If you clear a sample are you legally required to list that sample in your liner notes? After all, if you've already shelled out the dough, who cares if you list written credit or not?
Yeah, exactly -- that's what I was getting at as well.
O, it doesn't seem like your initial question was settled:
no one can sue for any unlicensed sample if it was produced before these laws were created. since there was no law in existence, there was no law to be broken.
It's not sufficient to merely make the claim--the court has to agree with you.
if you sample a song that contains samples, do you have to clear both songs?
let's say i want to use "stay fly" in a movie (or a beat), does anyone know if i also need to license "tell me why our love turned cold"?
Legally, I don't think there is any official word on it, but I would assume that that is one big reason why a lot of older music has not been reissued properly or remastered. I read somewhere that it's anywhere from three to five years, although that was a few years ago and things may have changed. I would think, however, that if an album is still selling consistently and/or getting airplay somewhere, it would be possible to make a claim for it. I remember when James Brown had come out of prison, and he made some statement or something which said he was going to come after everyone with lawsuits. I assume that if more artists got into it, they would do it as well.

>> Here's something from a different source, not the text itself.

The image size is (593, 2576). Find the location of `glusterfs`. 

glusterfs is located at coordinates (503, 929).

Then again, most rap albums sell heavy within the first three months and kind of drift off unless it's an Eminem who will release a new single every three months.
Target (as in the department store) has been using quite a bit of classic songs, I would be curious to know if royalties go to who is listed on the record/CD cover, or do they add to that equation by seeking the author of the sampled song in question.

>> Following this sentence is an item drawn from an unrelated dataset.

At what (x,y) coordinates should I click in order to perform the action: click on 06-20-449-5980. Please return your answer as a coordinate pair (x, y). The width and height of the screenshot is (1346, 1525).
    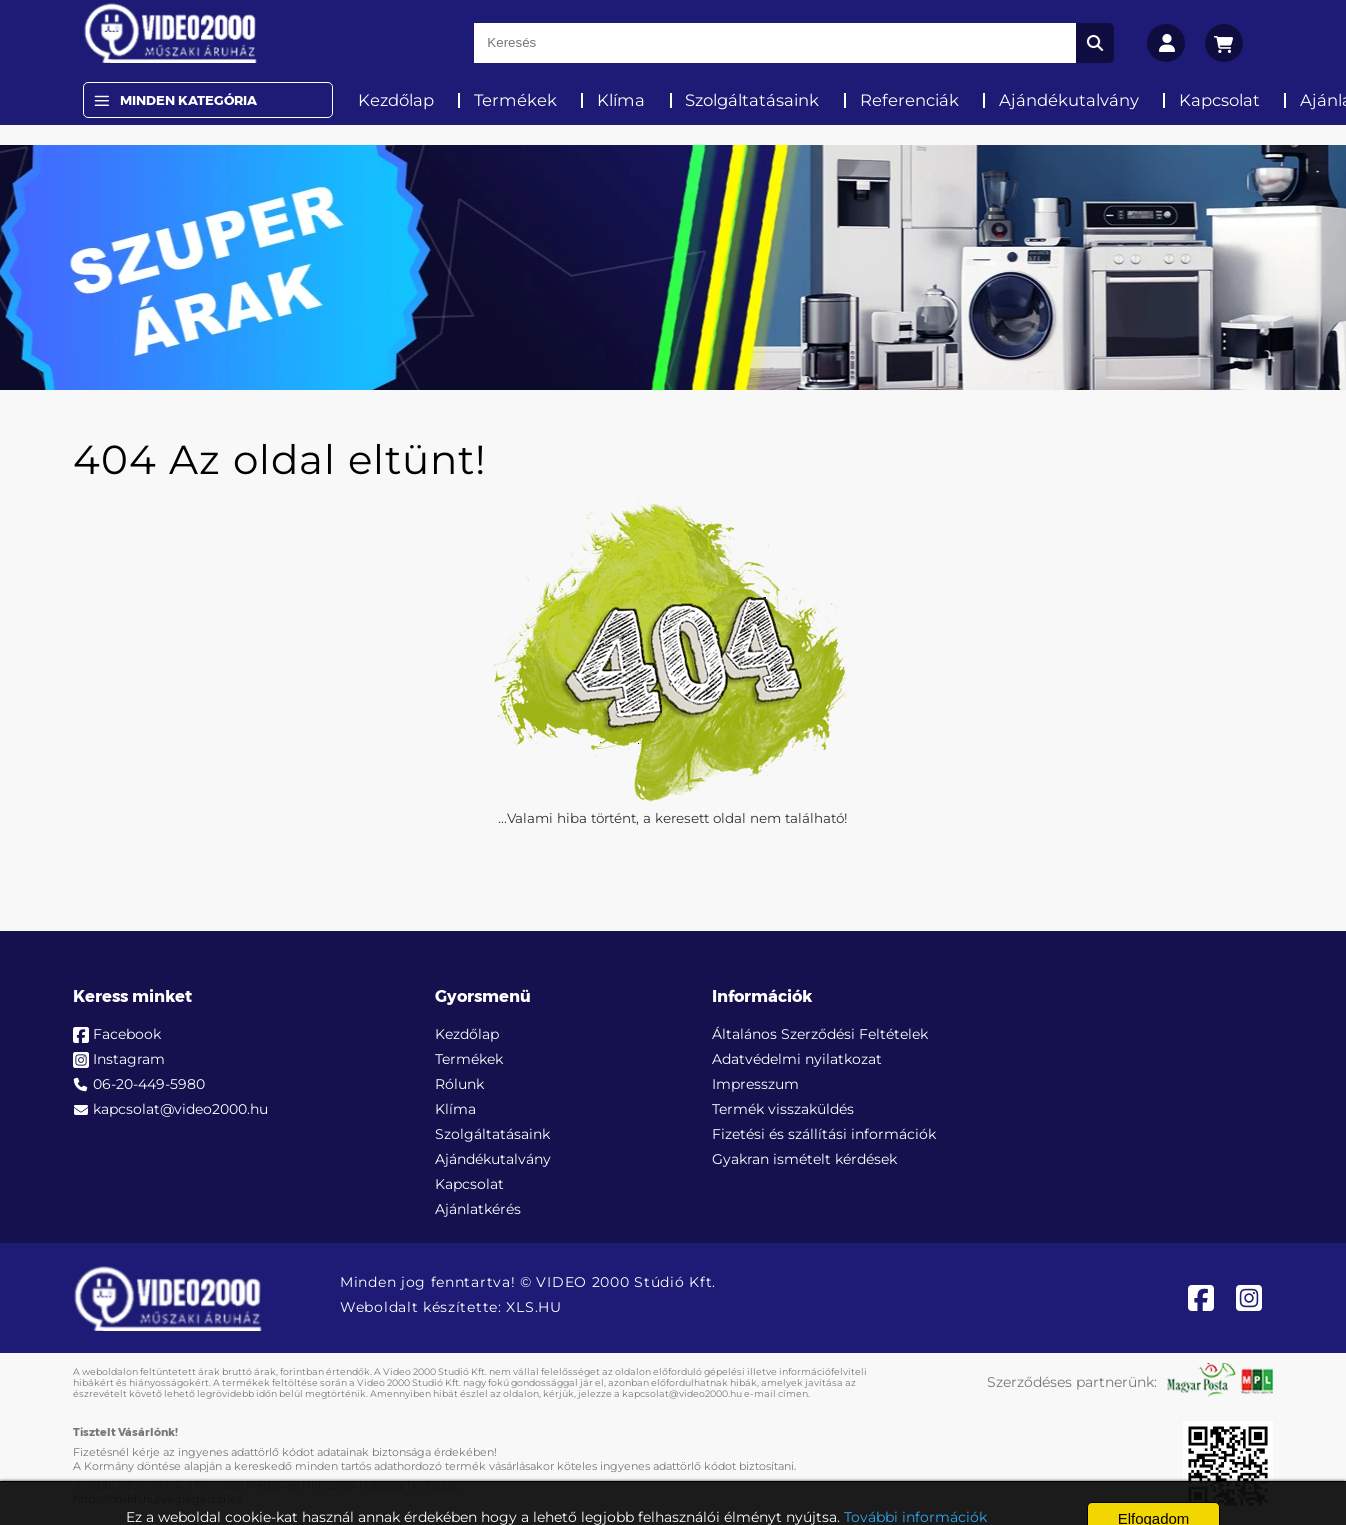     Looking at the image, I should click on (149, 1084).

Unless they are a part of the composition, then no. However, one can sue for the unauthorized use of the sound recording.
It depends. Looking at liner notes, I have noticed that if an artist samples a rap song with a familiar sample in there, and that song credited the sample, then yes you have to give credit to how it is listed on that album. In other words, don't sample "Jenny From The Block" or you'll end up dividing the pie much thinner than you should.
That depends on the record label, the publisher, and sometimes the artist. You are not legally required to list it, but it does suggest that it was paid for, and labels want proper credit for everything, from the publisher, to the songwriting affiliation, etc.
I'm sure you know this too, but there are a number of artists out there who often give out incorrect... man, are you doing an article on this? Something for NPR? I'm tired of working for free and giving out information when it's convenient. You can contact my non-existent agent if you would like to speak with me on the situation.
(I'm joking of course. Then again, I'm not.)
This is a grey area. Whoever owns the masters gets paid. WHo they care to distribute the funds to is their perogative. If the drummer is a writer of the song or owner of the master-then he gets paid. if this were true studio musicians would be going crazy trying to prove they played on sessions. Wouldn't clyde stubblefield be paid as hell off of funky drummer? Rather than trying to fund raise when he had cancer?
interesting. if i claimed it was a parody of sampling laws and not of the music that was sampled.... then what? does the song have to be a parody of the song that was sampled to be considered "fair use" ala luke and roy? or can the claim that by blatantly sampling whatever I want to make fun of sampling laws stand on its own ground?
I would think that the idea has merit; that it falls within a legit definition of parody. but i'm not a lawyer.
Well, what you're describing sounds more like a satire than a parody, so I'm not sure that the exception is applicable. Regardless, though, my point was that the court is not bound by your assertions regarding your intent. I don't know anything at all about this area of the law, though.